▸ **ACTIVITY**
Leave out the images and return all the data word for word.

▸ **DATASET CONTENT**
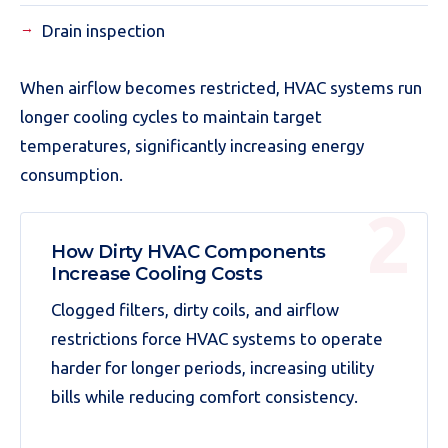
Drain inspection
When airflow becomes restricted, HVAC systems run
longer cooling cycles to maintain target
temperatures, significantly increasing energy
consumption.
How Dirty HVAC Components
Increase Cooling Costs
Clogged filters, dirty coils, and airflow
restrictions force HVAC systems to operate
harder for longer periods, increasing utility
bills while reducing comfort consistency.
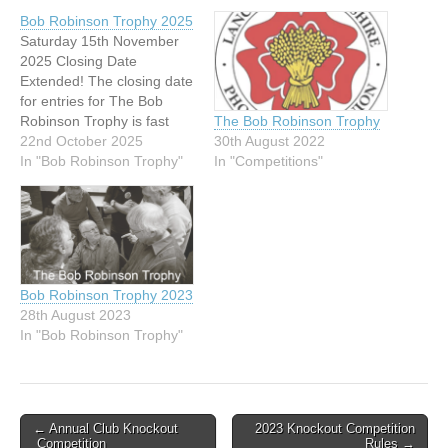
Bob Robinson Trophy 2025
Saturday 15th November
2025 Closing Date
Extended! The closing date
for entries for The Bob
Robinson Trophy is fast
The Bob Robinson Trophy
approaching — but good
22nd October 2025
30th August 2022
news!A decision has been
In "Bob Robinson Trophy"
In "Competitions"
made to extend the
deadline by 7 days. New
Closing Date: Saturday 8
November 2025 This
extension allows extra time
to help newer…
Bob Robinson Trophy 2023
28th August 2023
In "Bob Robinson Trophy"
Post
← Annual Club Knockout
2023 Knockout Competition
Competition
Rules →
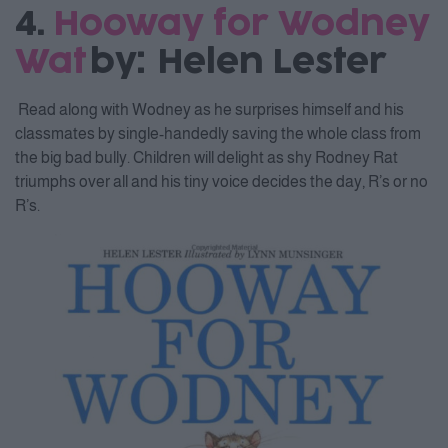
4.
Hooway for Wodney
Wat
by: Helen Lester
Read along with Wodney as he surprises himself and his
classmates by single-handedly saving the whole class from
the big bad bully. Children will delight as shy Rodney Rat
triumphs over all and his tiny voice decides the day, R’s or no
R’s.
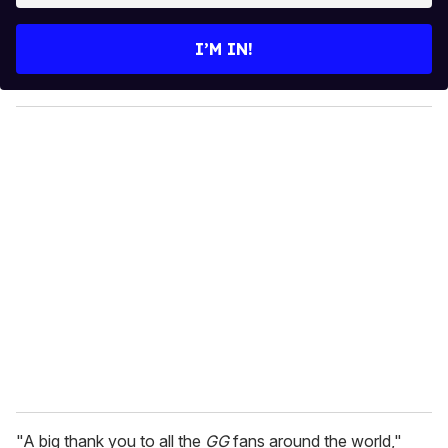
t
e
I’M IN!
r
y
o
u
r
e
m
a
i
l
"A big thank you to all the
GG
fans around the world,"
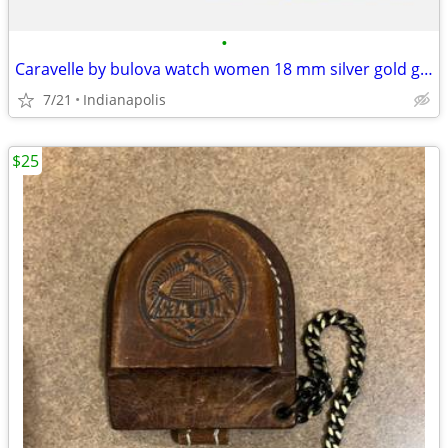
•
Caravelle by bulova watch women 18 mm silver gold good shape
7/21
Indianapolis
$25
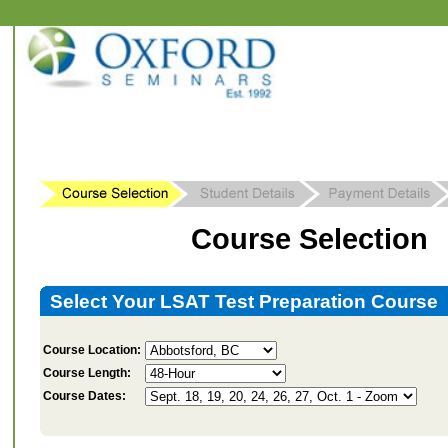
Course Selection
Select Your LSAT Test Preparation Course
Course Location:
Course Length:
Course Dates:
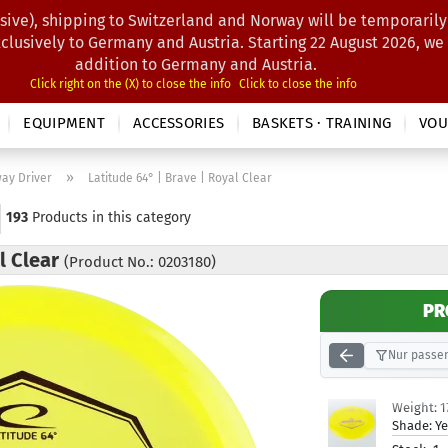
sive), shipping to Switzerland and Norway will be temporarily
Search...
xclusively to Germany and Austria. Starting 22 August 2026, we
addition to Germany and Austria.
Click right on the (X) to close the info
Click to close the info
EQUIPMENT
ACCESSORIES
BASKETS · TRAINING
VOU
»
way Driver
Latitude 64° | Brave | Royal Clear
193
Products in this category
al Clear
(Product No.: 0203180)
PR
Nur passen
Weight:
1
Shade:
Ye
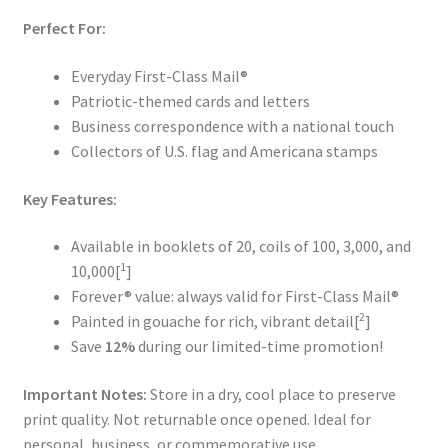
Perfect For:
Everyday First-Class Mail®
Patriotic-themed cards and letters
Business correspondence with a national touch
Collectors of U.S. flag and Americana stamps
Key Features:
Available in booklets of 20, coils of 100, 3,000, and
1
10,000[
]
Forever® value: always valid for First-Class Mail®
2
Painted in gouache for rich, vibrant detail[
]
Save
12%
during our limited-time promotion!
Important Notes:
Store in a dry, cool place to preserve
print quality. Not returnable once opened. Ideal for
personal, business, or commemorative use.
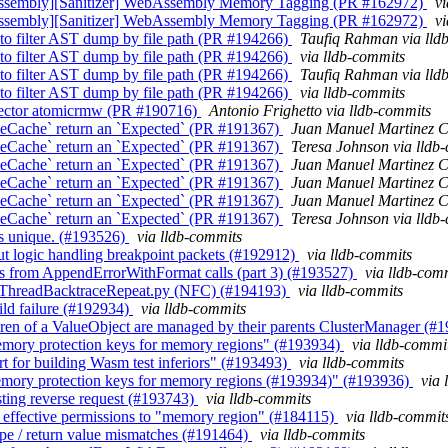
WebAssembly][Sanitizer] WebAssembly Memory Tagging (PR #162972)
v
WebAssembly][Sanitizer] WebAssembly Memory Tagging (PR #162972)
v
h to filter AST dump by file path (PR #194266)
Taufiq Rahman via lld
h to filter AST dump by file path (PR #194266)
via lldb-commits
h to filter AST dump by file path (PR #194266)
Taufiq Rahman via lld
h to filter AST dump by file path (PR #194266)
via lldb-commits
r vector atomicrmw (PR #190716)
Antonio Frighetto via lldb-commits
uneCache` return an `Expected` (PR #191367)
Juan Manuel Martinez C
uneCache` return an `Expected` (PR #191367)
Teresa Johnson via lldb
uneCache` return an `Expected` (PR #191367)
Juan Manuel Martinez C
uneCache` return an `Expected` (PR #191367)
Juan Manuel Martinez C
uneCache` return an `Expected` (PR #191367)
Juan Manuel Martinez C
uneCache` return an `Expected` (PR #191367)
Teresa Johnson via lldb
ds unique. (#193526)
via lldb-commits
ut logic handling breakpoint packets (#192912)
via lldb-commits
nes from AppendErrorWithFormat calls (part 3) (#193527)
via lldb-com
 TestThreadBacktraceRepeat.py (NFC) (#194193)
via lldb-commits
ild failure (#192934)
via lldb-commits
ldren of a ValueObject are managed by their parents ClusterManager (
memory protection keys for memory regions" (#193934)
via lldb-commi
rt for building Wasm test inferiors" (#193493)
via lldb-commits
memory protection keys for memory regions (#193934)" (#193936)
via 
sting reverse request (#193743)
via lldb-commits
d effective permissions to "memory region" (#184115)
via lldb-commit
type / return value mismatches (#191464)
via lldb-commits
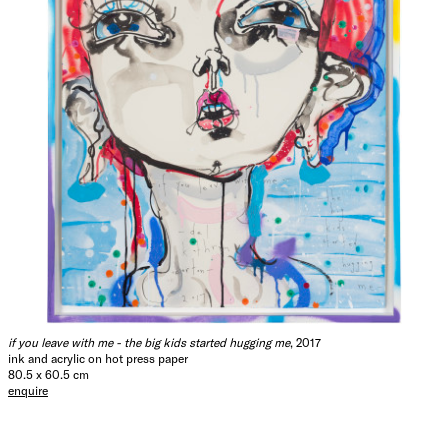
if you leave with me - the big kids started hugging me
, 2017
ink and acrylic on hot press paper
80.5 x 60.5 cm
enquire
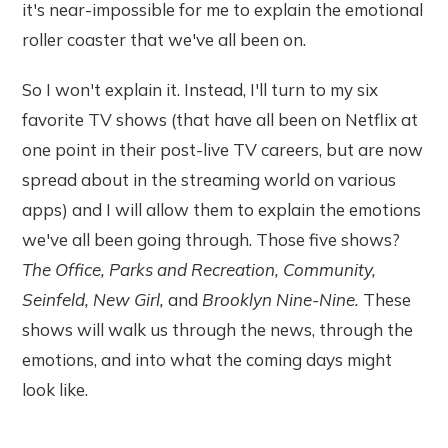
it's near-impossible for me to explain the emotional
roller coaster that we've all been on.
So I won't explain it. Instead, I'll turn to my six
favorite TV shows (that have all been on Netflix at
one point in their post-live TV careers, but are now
spread about in the streaming world on various
apps) and I will allow them to explain the emotions
we've all been going through. Those five shows?
The Office, Parks and Recreation, Community,
Seinfeld, New Girl,
and
Brooklyn Nine-Nine.
These
shows will walk us through the news, through the
emotions, and into what the coming days might
look like.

▸ **OUTPUT OF THE EXERCISE**
Drain inspection
When airflow becomes restricted, HVAC systems run
longer cooling cycles to maintain target
temperatures, significantly increasing energy
consumption.
How Dirty HVAC Components
Increase Cooling Costs
Clogged filters, dirty coils, and airflow
restrictions force HVAC systems to operate
harder for longer periods, increasing utility
bills while reducing comfort consistency.
Bob Robinson Trophy 2025
Saturday 15th November
2025 Closing Date
Extended! The closing date
for entries for The Bob
Robinson Trophy is fast
The Bob Robinson Trophy
approaching — but good
22nd October 2025
30th August 2022
news!A decision has been
In "Bob Robinson Trophy"
In "Competitions"
made to extend the
deadline by 7 days. New
Closing Date: Saturday 8
November 2025 This
extension allows extra time
to help newer…
Bob Robinson Trophy 2023
28th August 2023
In "Bob Robinson Trophy"
Post
← Annual Club Knockout
2023 Knockout Competition
Competition
Rules →
4.
Hooway for Wodney
Wat
by: Helen Lester
Read along with Wodney as he surprises himself and his
classmates by single-handedly saving the whole class from
the big bad bully. Children will delight as shy Rodney Rat
triumphs over all and his tiny voice decides the day, R’s or no
R’s.
t
e
I’M IN!
r
y
o
u
r
e
m
a
i
l
"A big thank you to all the
GG
fans around the world,"
•
Caravelle by bulova watch women 18 mm silver gold good shape
7/21
Indianapolis
$25
Course Selection
Select Your LSAT Test Preparation Course
Course Location:
Course Length:
Course Dates:
sive), shipping to Switzerland and Norway will be temporarily
Search...
xclusively to Germany and Austria. Starting 22 August 2026, we
addition to Germany and Austria.
Click right on the (X) to close the info
Click to close the info
EQUIPMENT
ACCESSORIES
BASKETS · TRAINING
VOU
»
way Driver
Latitude 64° | Brave | Royal Clear
193
Products in this category
al Clear
(Product No.: 0203180)
PR
Nur passen
Weight:
1
Shade:
Ye
Perfect For:
Everyday First-Class Mail®
Patriotic-themed cards and letters
Business correspondence with a national touch
Collectors of U.S. flag and Americana stamps
Key Features:
Available in booklets of 20, coils of 100, 3,000, and
1
10,000[
]
Forever® value: always valid for First-Class Mail®
2
Painted in gouache for rich, vibrant detail[
]
Save
12%
during our limited-time promotion!
Important Notes:
Store in a dry, cool place to preserve
print quality. Not returnable once opened. Ideal for
personal, business, or commemorative use.
WebAssembly][Sanitizer] WebAssembly Memory Tagging (PR #162972)
v
WebAssembly][Sanitizer] WebAssembly Memory Tagging (PR #162972)
v
h to filter AST dump by file path (PR #194266)
Taufiq Rahman via lld
h to filter AST dump by file path (PR #194266)
via lldb-commits
h to filter AST dump by file path (PR #194266)
Taufiq Rahman via lld
h to filter AST dump by file path (PR #194266)
via lldb-commits
r vector atomicrmw (PR #190716)
Antonio Frighetto via lldb-commits
uneCache` return an `Expected` (PR #191367)
Juan Manuel Martinez C
uneCache` return an `Expected` (PR #191367)
Teresa Johnson via lldb
uneCache` return an `Expected` (PR #191367)
Juan Manuel Martinez C
uneCache` return an `Expected` (PR #191367)
Juan Manuel Martinez C
uneCache` return an `Expected` (PR #191367)
Juan Manuel Martinez C
uneCache` return an `Expected` (PR #191367)
Teresa Johnson via lldb
ds unique. (#193526)
via lldb-commits
ut logic handling breakpoint packets (#192912)
via lldb-commits
nes from AppendErrorWithFormat calls (part 3) (#193527)
via lldb-com
 TestThreadBacktraceRepeat.py (NFC) (#194193)
via lldb-commits
ild failure (#192934)
via lldb-commits
ldren of a ValueObject are managed by their parents ClusterManager (
memory protection keys for memory regions" (#193934)
via lldb-commi
rt for building Wasm test inferiors" (#193493)
via lldb-commits
memory protection keys for memory regions (#193934)" (#193936)
via 
sting reverse request (#193743)
via lldb-commits
d effective permissions to "memory region" (#184115)
via lldb-commit
type / return value mismatches (#191464)
via lldb-commits
if you leave with me - the big kids started hugging me
, 2017
ink and acrylic on hot press paper
80.5 x 60.5 cm
enquire
it's near-impossible for me to explain the emotional
roller coaster that we've all been on.
So I won't explain it. Instead, I'll turn to my six
favorite TV shows (that have all been on Netflix at
one point in their post-live TV careers, but are now
spread about in the streaming world on various
apps) and I will allow them to explain the emotions
we've all been going through. Those five shows?
The Office, Parks and Recreation, Community,
Seinfeld, New Girl,
and
Brooklyn Nine-Nine.
These
shows will walk us through the news, through the
emotions, and into what the coming days might
look like.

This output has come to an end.